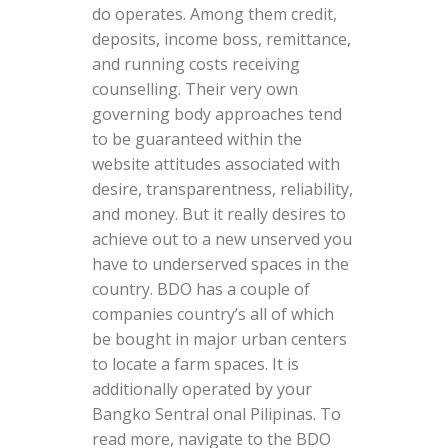
do operates. Among them credit,
deposits, income boss, remittance,
and running costs receiving
counselling. Their very own
governing body approaches tend
to be guaranteed within the
website attitudes associated with
desire, transparentness, reliability,
and money. But it really desires to
achieve out to a new unserved you
have to underserved spaces in the
country. BDO has a couple of
companies country’s all of which
be bought in major urban centers
to locate a farm spaces. It is
additionally operated by your
Bangko Sentral onal Pilipinas. To
read more, navigate to the BDO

==============================

*What is required:* Could you print the data exactly as it appears and keep the pictures out?

*Solved problem:*
do operates. Among them credit,
deposits, income boss, remittance,
and running costs receiving
counselling. Their very own
governing body approaches tend
to be guaranteed within the
website attitudes associated with
desire, transparentness, reliability,
and money. But it really desires to
achieve out to a new unserved you
have to underserved spaces in the
country. BDO has a couple of
companies country’s all of which
be bought in major urban centers
to locate a farm spaces. It is
additionally operated by your
Bangko Sentral onal Pilipinas. To
read more, navigate to the BDO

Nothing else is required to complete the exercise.